Prosiłem byś odniósł się do konkretów - najlepiej cytuj fragmenty moich argumentów i wytłumacz swoje racje oraz to dlaczego ja się mylę. Bo obecnie ta konwersacja wygląda następująco:
Sprzedawca: ukradłeś lizaka?
Ty: cena była zbyt wysoka i nie opłacało mi się kupić.
S: No ale uważasz to za kradzież?
T: Nie obiecywałem, że kupię, złożyłem swoją ofertę (za darmo) a ty nie zauważyłeś (ba! Sam mnie wypuściłeś) i z moja ofertą wyszedłem ze sklepu, nie mam sobie nic do zarzucenia.
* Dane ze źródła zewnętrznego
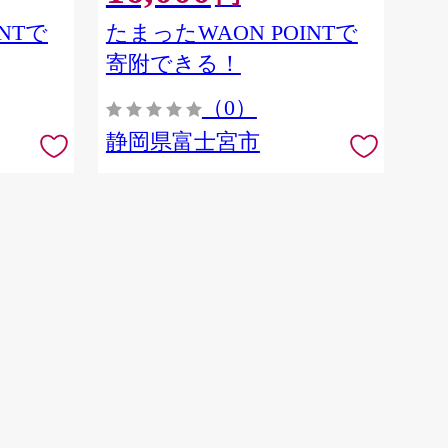
NTで
たまったWAON POINTで
寄附できる！
（0）
静岡県富士宮市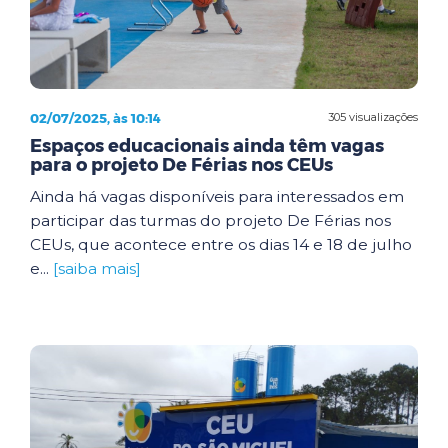
02/07/2025, às 10:14
305 visualizações
Espaços educacionais ainda têm vagas
para o projeto De Férias nos CEUs
Ainda há vagas disponíveis para interessados em
participar das turmas do projeto De Férias nos
CEUs, que acontece entre os dias 14 e 18 de julho
e...
[saiba mais]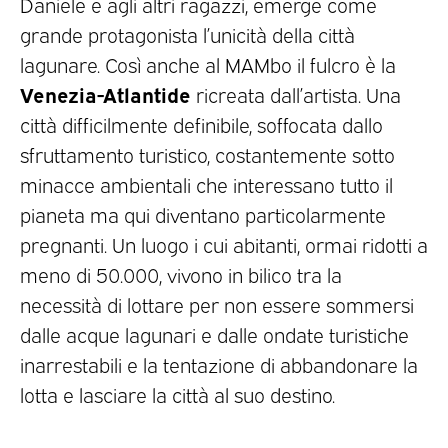
Daniele e agli altri ragazzi, emerge come
grande protagonista l’unicità della città
lagunare. Così anche al MAMbo il fulcro è la
Venezia-Atlantide
ricreata dall’artista. Una
città difficilmente definibile, soffocata dallo
sfruttamento turistico, costantemente sotto
minacce ambientali che interessano tutto il
pianeta ma qui diventano particolarmente
pregnanti. Un luogo i cui abitanti, ormai ridotti a
meno di 50.000, vivono in bilico tra la
necessità di lottare per non essere sommersi
dalle acque lagunari e dalle ondate turistiche
inarrestabili e la tentazione di abbandonare la
lotta e lasciare la città al suo destino.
Co do samego faktu, lustrzanki typu 400 mieczy żelazo za 200 monet // 200 monet za 400 mieczy stal --> nie są aż tak "groźne" jak 400 mieczy żelazo za 200 monet // 200 mieczy żelazo za 400 monet -> a kilka osób twierdziło że i takie oferty od ciebie otrzymały. Jednakże nie oznacza to, że uważam, że wysyłanie ofert pierwszego typu jest uczciwe... Jeśli chcesz mogę zagłębić się w temat ale chyba nie ma sensu.